I know that some people make sounds of disgust and looks of horror when the word sushi is uttered.
Not me!! I love sushi.
Hey, I'm from the West coast, I grew up eating and enjoying all kinds of fresh fish and seafood. I have to admit I enjoy certain varieties more than others. but the utter simplicity of sushi and sashimi allows certain palates to enjoy the beautiful briny essence of really fresh food.
And...not all sushi is made with raw fish or seafood. One of my favs is Kaibashira (scallop with mayo) or Hototegai (scallop shashimi), and those are raw, but I also love Ebi and that is a sweet cooked prawn.

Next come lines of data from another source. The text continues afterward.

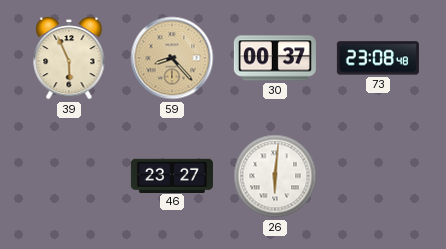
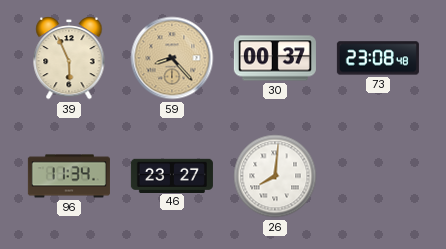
96: none -> 11:34
26: 6:01 -> 8:01
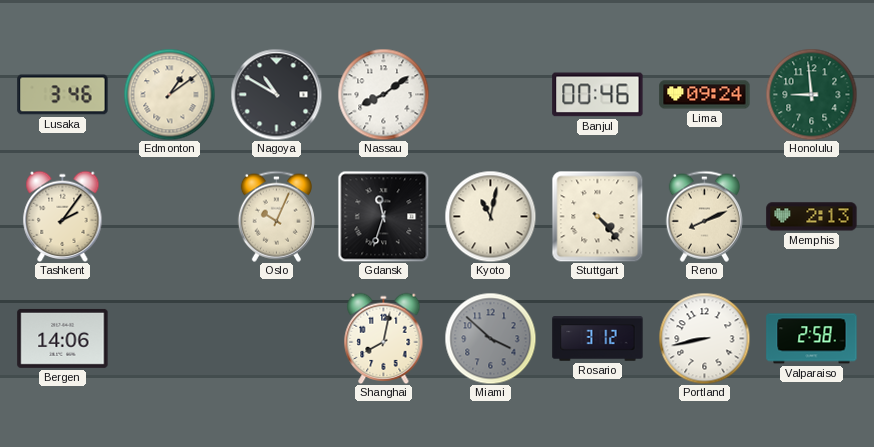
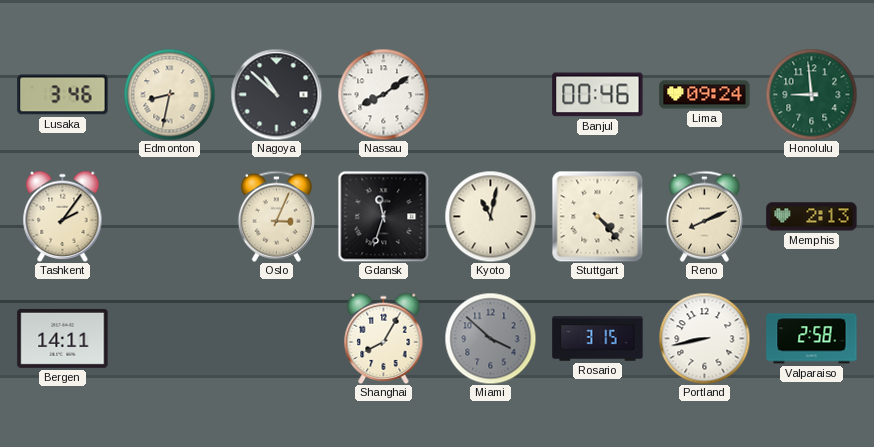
Edmonton: 1:09 -> 8:32
Nagoya: 10:50 -> 10:52
Oslo: 10:04 -> 3:04
Bergen: 14:06 -> 14:11
Shanghai: 8:02 -> 8:05
Rosario: 3:12 -> 3:15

But almost anyone can and most do order fully cooked and delicious sushi, such as the gold standard: California Roll.
And since I had the makings and I crave it every so often, I went home and made this for lunch.

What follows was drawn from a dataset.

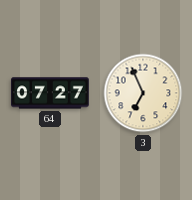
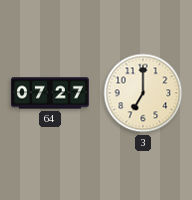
3: 6:56 -> 7:00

This really is so easy and totally good for you. And, it's much easier than rolling actual sushi rolls. It's a combination of seasoned cooked rice, Avocado, cucumber and Surimi(crab or Lobster flavored imitation flakes or sticks or use cooked Shrimp or tuna or crab or whatever delicious fish or seafood floats your boat).
It is easy and really fast to make if you have the rice already cooked. I just took the chill of from having it in the frig by nuking it for about a minute or so.
California Roll Pseu-shi Bowls
Makes 4 servings
Prep time: 25 minutes
• 1 cup uncooked white rice
• 4 teaspoons rice vinegar
• 1 teaspoon sugar
• 1/2 teaspoon salt
• 1 large carrot, peeled, and cut into matchsticks (I didn't use this in the photo)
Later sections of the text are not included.